Action item: Please transcribe the entries that follow exactly as they stand, skipping each picture.

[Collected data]
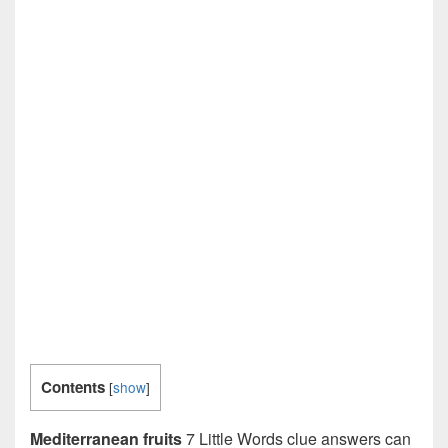
Contents
[
show
]
Mediterranean fruits
7 Little Words clue answers can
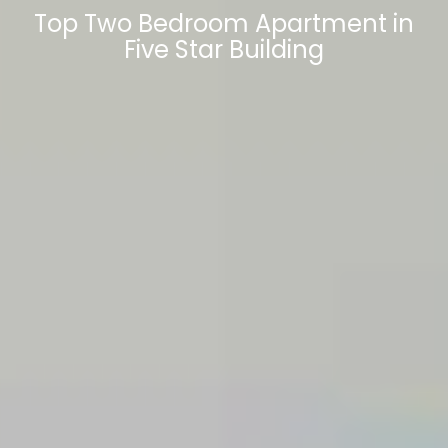
Top Two Bedroom Apartment in
Five Star Building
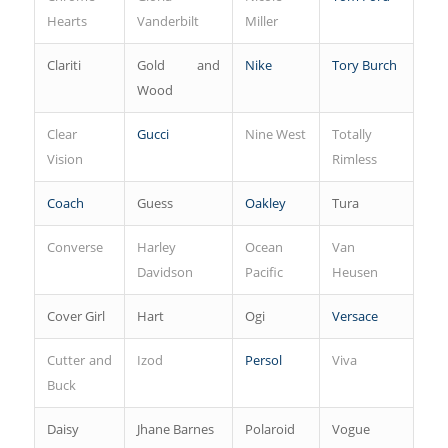
Hearts
Vanderbilt
Miller
Clariti
Gold and
Nike
Tory Burch
Wood
Clear
Gucci
Nine West
Totally
Vision
Rimless
Coach
Guess
Oakley
Tura
Converse
Harley
Ocean
Van
Davidson
Pacific
Heusen
Cover Girl
Hart
Ogi
Versace
Cutter and
Izod
Persol
Viva
Buck
Daisy
Jhane Barnes
Polaroid
Vogue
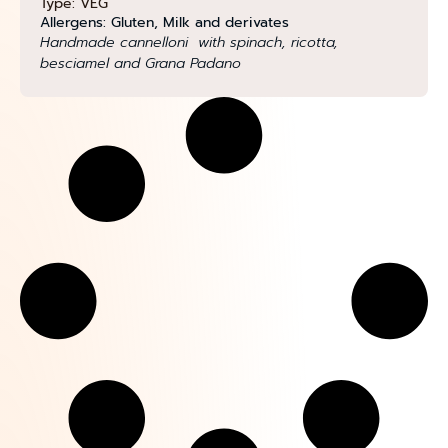
Type: VEG
Allergens: Gluten, Milk and derivates
Handmade cannelloni with spinach, ricotta,
besciamel and Grana Padano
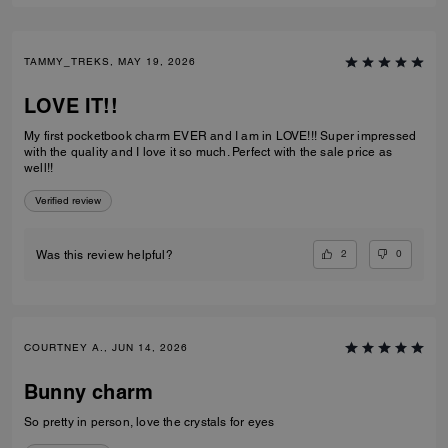
TAMMY_TREKS, MAY 19, 2026
LOVE IT!!
My first pocketbook charm EVER and I am in LOVE!!! Super impressed
with the quality and I love it so much. Perfect with the sale price as
well!!
Verified review
2
0
Was this review helpful?
COURTNEY A., JUN 14, 2026
Bunny charm
So pretty in person, love the crystals for eyes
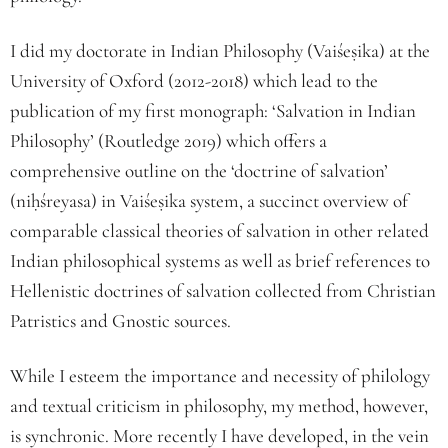
I did my doctorate in Indian Philosophy (Vaiśe
ṣ
ika) at the
University of Oxford (2012-2018) which lead to the
publication of my first monograph: ‘Salvation in Indian
Philosophy’ (Routledge 2019) which offers a
comprehensive outline on the ‘doctrine of salvation’
(ni
ḥ
śreyasa) in Vaiśe
ṣ
ika system, a succinct overview of
comparable classical theories of salvation in other related
Indian philosophical systems as well as brief references to
Hellenistic doctrines of salvation collected from Christian
Patristics and Gnostic sources.
While I esteem the importance and necessity of philology
and textual criticism in philosophy, my method, however,
is synchronic. More recently I have developed, in the vein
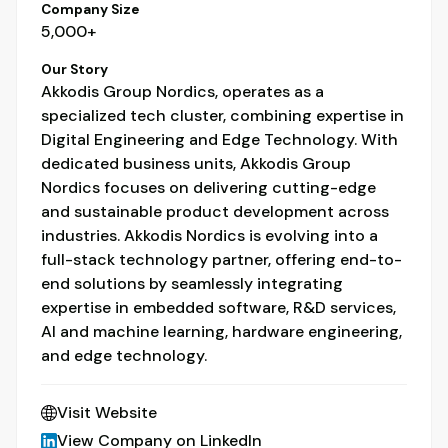
Company Size
5,000+
Our Story
Akkodis Group Nordics, operates as a
specialized tech cluster, combining expertise in
Digital Engineering and Edge Technology. With
dedicated business units, Akkodis Group
Nordics focuses on delivering cutting-edge
and sustainable product development across
industries. Akkodis Nordics is evolving into a
full-stack technology partner, offering end-to-
end solutions by seamlessly integrating
expertise in embedded software, R&D services,
AI and machine learning, hardware engineering,
and edge technology.
Visit Website
View Company on LinkedIn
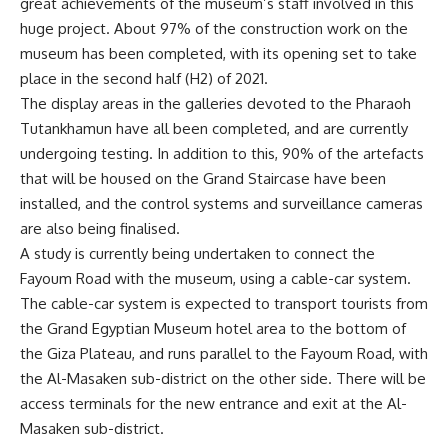
great achievements of the museum’s staff involved in this
huge project. About 97% of the construction work on the
museum has been completed, with its opening set to take
place in the second half (H2) of 2021.
The display areas in the galleries devoted to the Pharaoh
Tutankhamun have all been completed, and are currently
undergoing testing. In addition to this, 90% of the artefacts
that will be housed on the Grand Staircase have been
installed, and the control systems and surveillance cameras
are also being finalised.
A study is currently being undertaken to connect the
Fayoum Road with the museum, using a cable-car system.
The cable-car system is expected to transport tourists from
the Grand Egyptian Museum hotel area to the bottom of
the Giza Plateau, and runs parallel to the Fayoum Road, with
the Al-Masaken sub-district on the other side. There will be
access terminals for the new entrance and exit at the Al-
Masaken sub-district.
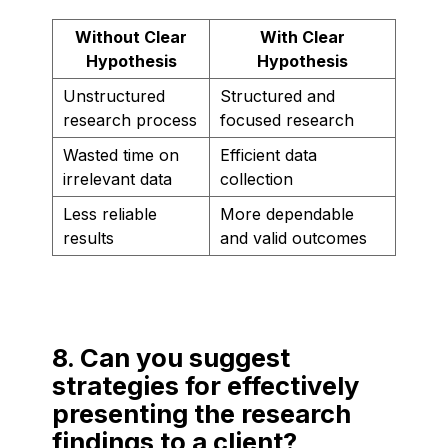
Without Clear
With Clear
Hypothesis
Hypothesis
Unstructured
Structured and
research process
focused research
Wasted time on
Efficient data
irrelevant data
collection
Less reliable
More dependable
results
and valid outcomes
8. Can you suggest
strategies for effectively
presenting the research
findings to a client?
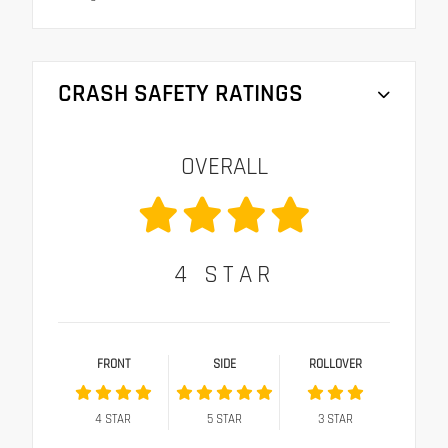
CRASH SAFETY RATINGS
OVERALL
4
STAR
FRONT
SIDE
ROLLOVER
4
STAR
5
STAR
3
STAR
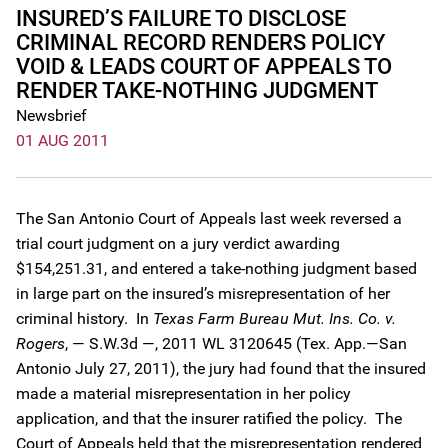
INSURED’S FAILURE TO DISCLOSE
CRIMINAL RECORD RENDERS POLICY
VOID & LEADS COURT OF APPEALS TO
RENDER TAKE-NOTHING JUDGMENT
Newsbrief
01 AUG 2011
The San Antonio Court of Appeals last week reversed a
trial court judgment on a jury verdict awarding
$154,251.31, and entered a take-nothing judgment based
in large part on the insured’s misrepresentation of her
criminal history. In
Texas Farm Bureau Mut. Ins. Co. v.
Rogers
, — S.W.3d —, 2011 WL 3120645 (Tex. App.—San
Antonio July 27, 2011), the jury had found that the insured
made a material misrepresentation in her policy
application, and that the insurer ratified the policy. The
Court of Appeals held that the misrepresentation rendered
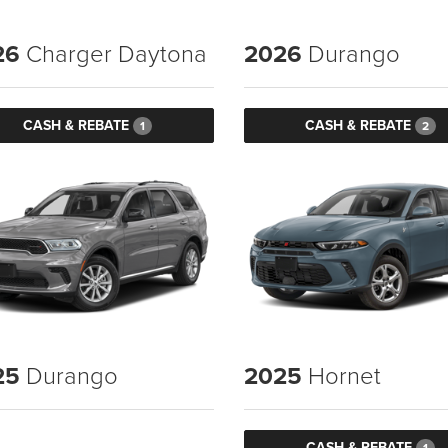
26
Charger Daytona
2026
Durango
CASH & REBATE
CASH & REBATE
1
2
25
Durango
2025
Hornet
CASH & REBATE
1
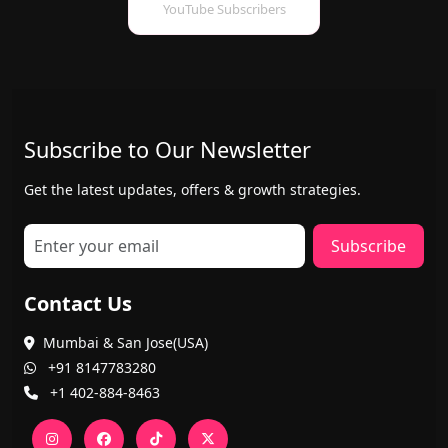
YouTube Subscribers
Subscribe to Our Newsletter
Get the latest updates, offers & growth strategies.
Subscribe
Contact Us
Mumbai & San Jose(USA)
+91 8147783280
+1 402-884-8463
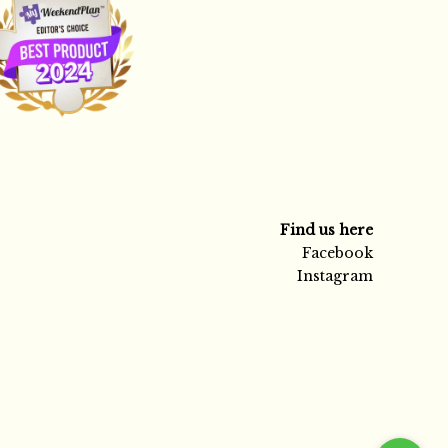
Find us here
Facebook
Instagram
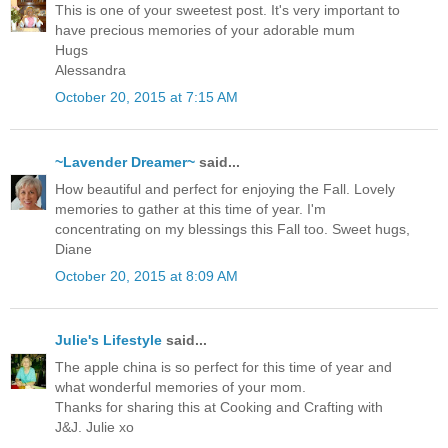
This is one of your sweetest post. It's very important to
have precious memories of your adorable mum
Hugs
Alessandra
October 20, 2015 at 7:15 AM
~Lavender Dreamer~
said...
How beautiful and perfect for enjoying the Fall. Lovely
memories to gather at this time of year. I'm
concentrating on my blessings this Fall too. Sweet hugs,
Diane
October 20, 2015 at 8:09 AM
Julie's Lifestyle
said...
The apple china is so perfect for this time of year and
what wonderful memories of your mom.
Thanks for sharing this at Cooking and Crafting with
J&J. Julie xo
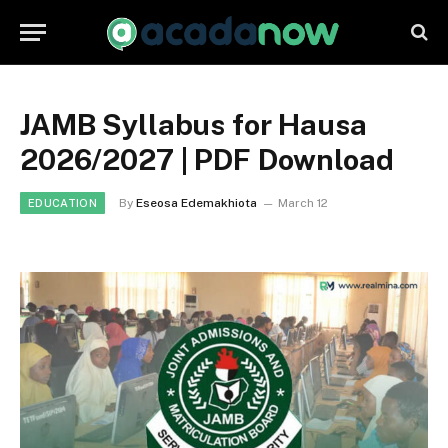
JAMB Syllabus for Hausa
2026/2027 | PDF Download
By
Eseosa Edemakhiota
March 12
EDUCATION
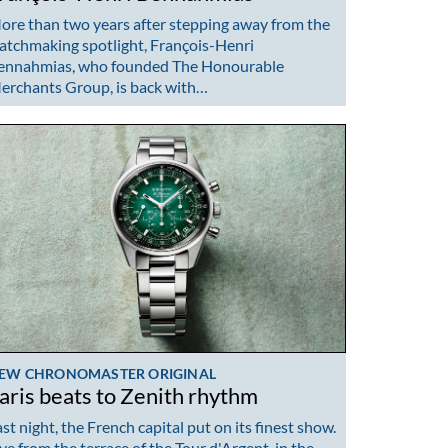
ore than two years after stepping away from the
atchmaking spotlight, François-Henri
ennahmias, who founded The Honourable
erchants Group, is back with…
EW CHRONOMASTER ORIGINAL
aris beats to Zenith rhythm
st night, the French capital put on its finest show.
ive from the terrace of the Tour d'Argent, in the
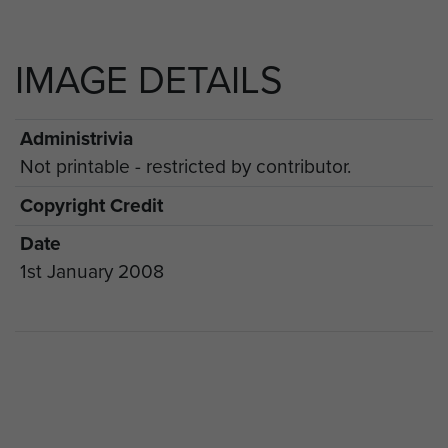
IMAGE DETAILS
Administrivia
Not printable - restricted by contributor.
Copyright Credit
Date
1st January 2008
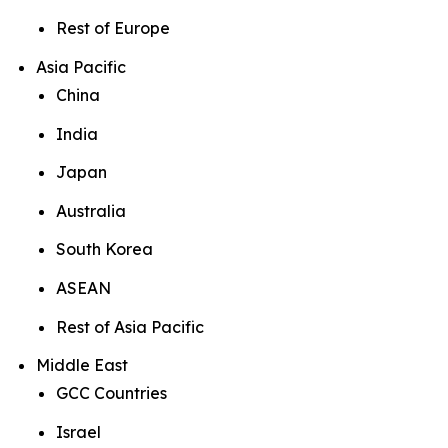
Rest of Europe
Asia Pacific
China
India
Japan
Australia
South Korea
ASEAN
Rest of Asia Pacific
Middle East
GCC Countries
Israel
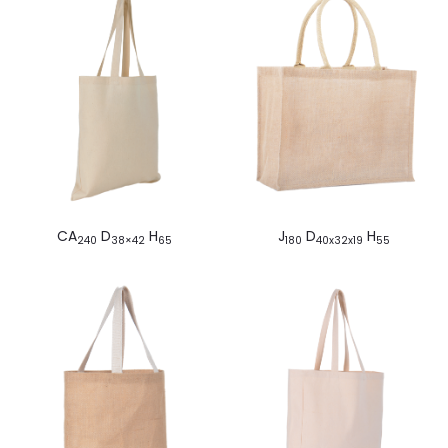
CA
D
H
J
D
H
240
38×42
65
180
40x32x19
55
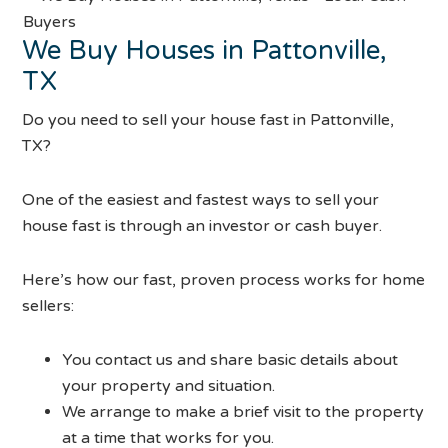
We Buy Houses in Pattonville,
TX
Do you need to sell your house fast in Pattonville,
TX?
One of the easiest and fastest ways to sell your
house fast is through an investor or cash buyer.
Here’s how our fast, proven process works for home
sellers:
You contact us and share basic details about
your property and situation.
We arrange to make a brief visit to the property
at a time that works for you.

Exercise answer:
Contents
[
show
]
Mediterranean fruits
7 Little Words clue answers can
Top Two Bedroom Apartment in
Five Star Building
Hearts
Vanderbilt
Miller
Clariti
Gold and
Nike
Tory Burch
Wood
Clear
Gucci
Nine West
Totally
Vision
Rimless
Coach
Guess
Oakley
Tura
Converse
Harley
Ocean
Van
Davidson
Pacific
Heusen
Cover Girl
Hart
Ogi
Versace
Cutter and
Izod
Persol
Viva
Buck
Daisy
Jhane Barnes
Polaroid
Vogue
Type: VEG
Allergens: Gluten, Milk and derivates
Handmade cannelloni with spinach, ricotta,
besciamel and Grana Padano
TAMMY_TREKS, MAY 19, 2026
LOVE IT!!
My first pocketbook charm EVER and I am in LOVE!!! Super impressed
with the quality and I love it so much. Perfect with the sale price as
well!!
Verified review
2
0
Was this review helpful?
COURTNEY A., JUN 14, 2026
Bunny charm
So pretty in person, love the crystals for eyes
I did my doctorate in Indian Philosophy (Vaiśe
ṣ
ika) at the
University of Oxford (2012-2018) which lead to the
publication of my first monograph: ‘Salvation in Indian
Philosophy’ (Routledge 2019) which offers a
comprehensive outline on the ‘doctrine of salvation’
(ni
ḥ
śreyasa) in Vaiśe
ṣ
ika system, a succinct overview of
comparable classical theories of salvation in other related
Indian philosophical systems as well as brief references to
Hellenistic doctrines of salvation collected from Christian
Patristics and Gnostic sources.
While I esteem the importance and necessity of philology
and textual criticism in philosophy, my method, however,
is synchronic. More recently I have developed, in the vein
Company Size
5,000+
Our Story
Akkodis Group Nordics, operates as a
specialized tech cluster, combining expertise in
Digital Engineering and Edge Technology. With
dedicated business units, Akkodis Group
Nordics focuses on delivering cutting-edge
and sustainable product development across
industries. Akkodis Nordics is evolving into a
full-stack technology partner, offering end-to-
end solutions by seamlessly integrating
expertise in embedded software, R&D services,
AI and machine learning, hardware engineering,
and edge technology.
Visit Website
View Company on LinkedIn
great achievements of the museum’s staff involved in this
huge project. About 97% of the construction work on the
museum has been completed, with its opening set to take
place in the second half (H2) of 2021.
The display areas in the galleries devoted to the Pharaoh
Tutankhamun have all been completed, and are currently
undergoing testing. In addition to this, 90% of the artefacts
that will be housed on the Grand Staircase have been
installed, and the control systems and surveillance cameras
are also being finalised.
A study is currently being undertaken to connect the
Fayoum Road with the museum, using a cable-car system.
The cable-car system is expected to transport tourists from
the Grand Egyptian Museum hotel area to the bottom of
the Giza Plateau, and runs parallel to the Fayoum Road, with
the Al-Masaken sub-district on the other side. There will be
access terminals for the new entrance and exit at the Al-
Masaken sub-district.
Without Clear
With Clear
Hypothesis
Hypothesis
Unstructured
Structured and
research process
focused research
Wasted time on
Efficient data
irrelevant data
collection
Less reliable
More dependable
results
and valid outcomes
8. Can you suggest
strategies for effectively
presenting the research
findings to a client?
CRASH SAFETY RATINGS
OVERALL
4
STAR
FRONT
SIDE
ROLLOVER
4
STAR
5
STAR
3
STAR
INSURED’S FAILURE TO DISCLOSE
CRIMINAL RECORD RENDERS POLICY
VOID & LEADS COURT OF APPEALS TO
RENDER TAKE-NOTHING JUDGMENT
Newsbrief
01 AUG 2011
The San Antonio Court of Appeals last week reversed a
trial court judgment on a jury verdict awarding
$154,251.31, and entered a take-nothing judgment based
in large part on the insured’s misrepresentation of her
criminal history. In
Texas Farm Bureau Mut. Ins. Co. v.
Rogers
, — S.W.3d —, 2011 WL 3120645 (Tex. App.—San
Antonio July 27, 2011), the jury had found that the insured
made a material misrepresentation in her policy
application, and that the insurer ratified the policy. The
Court of Appeals held that the misrepresentation rendered
26
Charger Daytona
2026
Durango
CASH & REBATE
CASH & REBATE
1
2
25
Durango
2025
Hornet
CASH & REBATE
1
YouTube Subscribers
Subscribe to Our Newsletter
Get the latest updates, offers & growth strategies.
Subscribe
Contact Us
Mumbai & San Jose(USA)
+91 8147783280
+1 402-884-8463
Find us here
Facebook
Instagram
This is one of your sweetest post. It's very important to
have precious memories of your adorable mum
Hugs
Alessandra
October 20, 2015 at 7:15 AM
~Lavender Dreamer~
said...
How beautiful and perfect for enjoying the Fall. Lovely
memories to gather at this time of year. I'm
concentrating on my blessings this Fall too. Sweet hugs,
Diane
October 20, 2015 at 8:09 AM
Julie's Lifestyle
said...
The apple china is so perfect for this time of year and
what wonderful memories of your mom.
Thanks for sharing this at Cooking and Crafting with
J&J. Julie xo
JAMB Syllabus for Hausa
2026/2027 | PDF Download
By
Eseosa Edemakhiota
March 12
EDUCATION
ore than two years after stepping away from the
atchmaking spotlight, François-Henri
ennahmias, who founded The Honourable
erchants Group, is back with…
EW CHRONOMASTER ORIGINAL
aris beats to Zenith rhythm
st night, the French capital put on its finest show.
ive from the terrace of the Tour d'Argent, in the
IMAGE DETAILS
Administrivia
Not printable - restricted by contributor.
Copyright Credit
Date
1st January 2008
Rest of Europe
Asia Pacific
China
India
Japan
Australia
South Korea
ASEAN
Rest of Asia Pacific
Middle East
GCC Countries
Israel
CA
D
H
J
D
H
240
38×42
65
180
40x32x19
55
We Buy Houses in Pattonville,
TX
Do you need to sell your house fast in Pattonville,
TX?
One of the easiest and fastest ways to sell your
house fast is through an investor or cash buyer.
Here’s how our fast, proven process works for home
sellers:
You contact us and share basic details about
your property and situation.
We arrange to make a brief visit to the property
at a time that works for you.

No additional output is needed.